These well-schooled rockers weren't concerned with window dressing and they never took themselves that seriously - they were funny, clever, and self-deprecating. Indeed, Food For Worms - with O'Connor, Grabowski, Barker, and Reeve all contributing songs - may very well have been Baltimore's answer to 10cc, another too-clever-for-their-own-good band blessed with multiple songwriters but without that shining star frontman or easy-to-peg identity.
The folks at Hyped 2 Death Records (a great singles compilation resource) called FFW's sound "good guitar-and-wheezy keyboards Human Switchboard Velvet Monkeys garagewave" and sell copies of the group's 1981 single "I Don't Wanna Be President/Another Crack in the Jaw" at the rare collectible price of $19!
Food For Worms 1981 single: Collectible "Garage-wave" |
But I prefer the band's own characterization of their sound as "Gothic Pop, Slavic Funk & Balkan Bop at its best!"
Food For Worms: Gothic Pop, Slavic Funk & Balkan Bop at its best! |
Food For Worms was notable also for being one of the few local bands to not only make a video, but to have it air on MTV, back in the days when the fledgling 24/7 cable TV network actually played (and was desperate for) music videos. In fact, my girlfriend Amy Linthicum and her friend Liz Crain had cameos in the crypt-rocking video for 1983's "It Needs A Haircut, (about a long-haired corpse getting a posthumous makeover) as shown below.
Watch "It Needs a Haircut."
The FFW tradition of smart and smart-ass rock carried over into O'Connor's next musical venture, Blammo (whose ranks included Gyro J. Scope and Bob Tiefenwerth), as witnessed in his amusing anthem "Sweet Home Balt-amore" - another in a long line of songs about his hometown (e.g., "Horrible Place" about the then-new downtown showcase Harborplace and "Fun In Nicaragua" with its topical lines during the Iran-Contra Scandal about a certain Orioles pitcher: "Dennis Martinez, your home is where the heat is!").

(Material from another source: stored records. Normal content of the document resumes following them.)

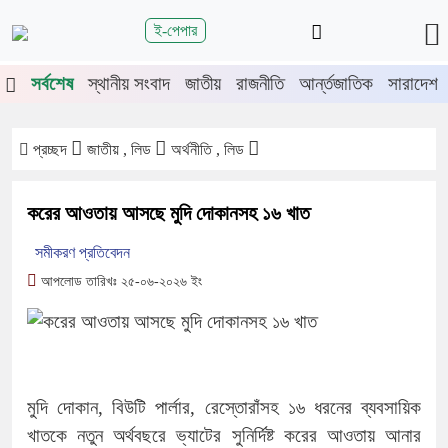
শিরোনাম
ই-পেপার
য়াডাঙ্গা-মেহেরপুরে জামায়াতের গণমিছিল
চুয়াডাঙ্গায় সওজের বাসভবন ও সড়ক
সর্বশেষ
স্থানীয় সংবাদ
জাতীয়
রাজনীতি
আর্ন্তজাতিক
সারাদেশ
প্রচ্ছদ
জাতীয় , লিড
অর্থনীতি , লিড
করের আওতায় আসছে মুদি দোকানসহ ১৬ খাত
সমীকরণ প্রতিবেদন
আপলোড তারিখঃ ২৫-০৬-২০২৬ ইং
মুদি দোকান, বিউটি পার্লার, রেস্তোরাঁসহ ১৬ ধরনের ব্যবসায়িক
খাতকে নতুন অর্থবছরে ভ্যাটের সুনির্দিষ্ট করের আওতায় আনার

Listen to Blammo play "Sweet Home Balt-amore."
If I've said it once, I've said it a million times: along with Randall Peck (Boatniks) and David Cawley (Berserk, Garage Sale), Mark O'Connor is one of the few area artists whose songs make me laugh out loud.
What a treat this night was! It was like going to a wedding reception except the band(s) didn't suck and the DJ wasn't obnoxious (indeed, the evening's MC was none other than former WCVT psych-rock jock Rod "The Mod" Misey!). And this wedding, marking the marriage of classic '70s-on-up Local Prog Rock to Baltimore Weirdos (AARP Edition), was thrown and paid for by the largesse of Paul Rieger, Esq.
Host Paul Rieger (Trio Novo) and MC Rod Misey |
Apparently Mr. Rieger is doing quite well, thankyou, as a lawyer! As Bob Tiefenwerth remarked later to me, "You see, you should have stayed in law school!" (Bob's right about that - as he was when he also told Mark O'Connor that he never should have sold his Mellotron, as later lamented in the Blammo song "You Never Should have Sold Your Mellotron"! O'Connor's Mellotron melancholia also surfaced in another Blammo song, the Gyro J. Scope-sung "Prog Man": "I'm a Prog Man/I would never sell my Mellotron!" Both songs are available on Best of Baltimore's Buried, Vol, 2.) By the way, Tiefenwerth's impressive art was also on display this night, along with other paintings and art by Connell Byrne, Maureen Nolan, and David Wilcox.
I thoroughly enjoyed Paul's latest collaboration with Bob, but I hope that someday he might coax Dennis Davison back to Charm City so that he and Bob could once again don their love beads and Nehru jackets and revive, if only for one night, their trippy cult '90s neo-psych band United States of Existence.
Listen to U.S.E. play "Anything Goes" with The Association.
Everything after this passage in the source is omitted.